Not feeling a need to restrict this blog to matters strictly concerned with creation and its theology, I picked up this recently on Michael Jensen's website.
The blog by Michael seems to have attracted a lot of debate, and I added my two bits worth. Below for ease of reference.
"I note that there is a cross current of arguments about fundamentalism, but no real definition. Is the word used here as journalists typically use it: with a range from 'bible believing' to simply kooky, and melding all together, or is it used with reference aperjoratively to the set of books issued in the 1930s as a statement against modern North American liberalism of the fundamentals of christian faith; a set of propositions that largely, at the time, I understand, defined orthodox evangelicalism. See here.
If it's the latter, then I guess I'm a fundamentalist, but that does not mean that I fall for faith as the atheist would accuse me (believing with no evidence, which is not biblical faith at all), or that I see answers to everything in the Bible. What it does mean is that I take the Bible as definitonal of my view of the world and its relationships. It sets up a framework by which I attempt to construct understanding: these understandings I am wont to doubt, but their basis I am probably not.
So what is the argument between Sam, John and the others?
BTW, I would agree that orthodox Christianity provides a better position from which to doubt than atheism (and I think that modern atheism is a weird type of Christian heresy anyway) because at least it provides a basis for persons that extends validity beyond the merely material and elevates doubt to the level of meaningful, rather than the random."
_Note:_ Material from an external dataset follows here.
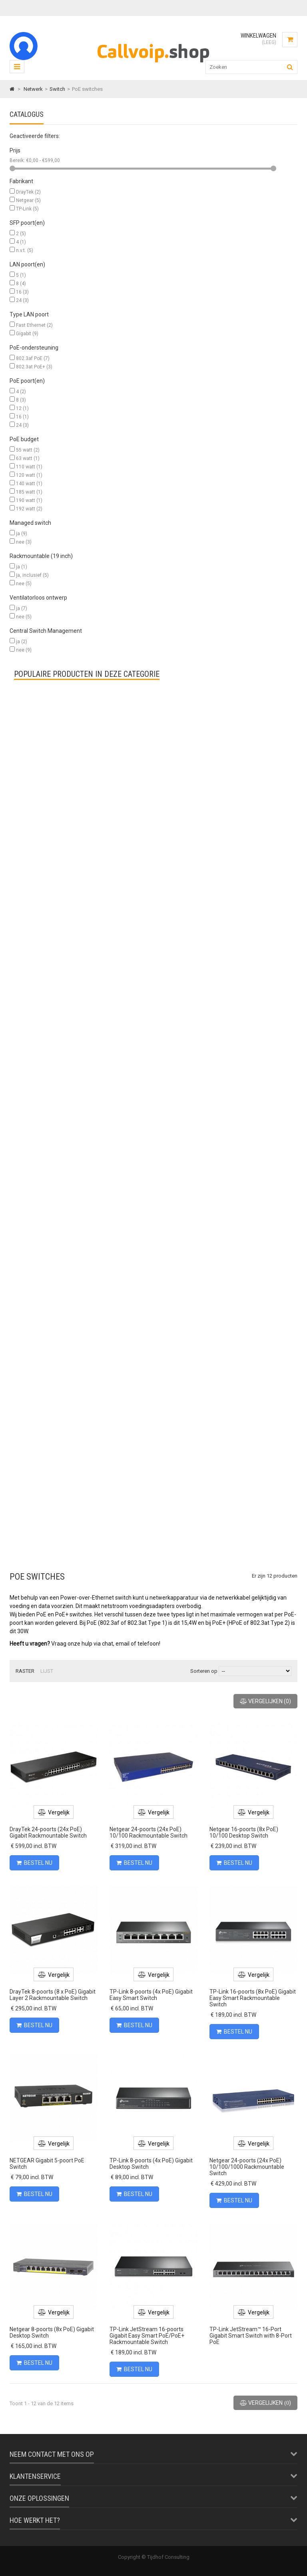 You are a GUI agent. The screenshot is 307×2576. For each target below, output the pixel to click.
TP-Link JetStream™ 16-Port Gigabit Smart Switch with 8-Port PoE (250, 2335)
I known it is not possible to read too much into blog posts, but it seems to me that there is something missing from the analysis implicit in Michael's blog. That is, our 'first motion of the intellect' is belief. We can get nowhere if we do not first believe...something. All else follows, but our beliefs will determine finally how we see the world and our place in it. So, in a sense, everyone has a religious position. Everyone bases their thought life on taking something as having an independent reality. For most of us, this is sub-articulate, that is, taken, but not stated.
Thus to accuse 'fundamentalists' such as myself, but with the definition, that I take the Bible to be inerrent and the inspired communication of God to humanity, and so the statement from the Chicago Statement on Biblical Inerrancy: "2. Holy Scripture, being God's own Word, written by men prepared and superintended by His Spirit, is of infallible divine authority in all matters upon which it touches: it is to be believed, as God's instruction, in all that it affirms, obeyed, as God's command, in all that it requires; embraced, as God's pledge, in all that it promises."
I hope Michael had this in mind, and did not fall into the trap of taking the popular definition, that 'fundamentalists' are socially or politically militant or archly conservantive, or somehow hard against human frailties. Not so in my case, but I don't want to go to politics or social questions here.
My concern is that Michael seemed to allow himself a fairly uncritical engagement with the structure of theoretical thinking that must start with a belief position, and for Christians above all, that belief position has to be found in the Bible, and nowhere else. A number of statements in the Bible, by Paul and others, bolster this view. I think particularly of Col 2:8, and 2 Cor 10:5.